The sector already showed its readiness for adaptation by improving agility across supply chains, supporting remote working and producing medical and personal protective equipment during critical shortages last year.

As a result, around half of survey respondents say they expect conditions within the manufacturing industry “to either moderately or significantly improve” – a far larger proportion than the 33% and 29% who expect improvements in the global and UK economies respectively.

43% say they are considering keeping remote working where possible, while 60% say the use of demand forecasting to ensure flexibility and reliability in their supply chains is now a top priority.

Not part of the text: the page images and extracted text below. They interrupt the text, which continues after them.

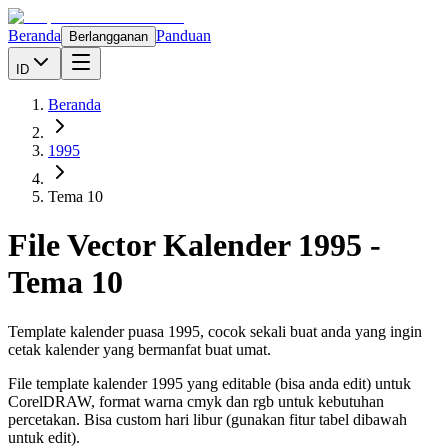
Beranda
Panduan
Berlangganan
ID
Beranda
1995
Tema 10
File Vector Kalender
1995
-
Tema 10
Template kalender puasa 1995, cocok sekali buat anda yang ingin
cetak kalender yang bermanfat buat umat.
File template kalender
1995
yang editable (bisa anda edit) untuk
CorelDRAW, format warna cmyk dan rgb untuk kebutuhan
percetakan. Bisa custom hari libur (gunakan fitur tabel dibawah
untuk edit).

However, a separate study by the Federation of Small Businesses (FSB) finds that confidence among smaller companies is at its second-lowest point in a decade, with the nadir coming in March last year.

“A record number of small business owners are planning to close their firms over the coming 12 months, putting the UK on course to lose more than a quarter of a million businesses,” the FSB says in its small business index study for Q4.

Nearly 5% of 1,400 firms surveyed say they expect to close their doors permanently this year, while 80% do not expect their performance to improve during the first three months of 2021. Around a quarter have cut staff numbers.

Among SME exporters, half expect their international sales to drop in Q1 compared to the same period last year.

“We risk losing hundreds of thousands of great, ultimately viable small businesses this year,” says Mike Cherry, national chairman of the FSB, urging authorities to offer greater support to those in need.

“At the outset of the first national lockdown, the UK government was bold. The support mechanisms put in place weren’t perfect, but they were an exceptionally good starting point. That’s why it’s so disappointing that it’s met this second lockdown with a whimper.”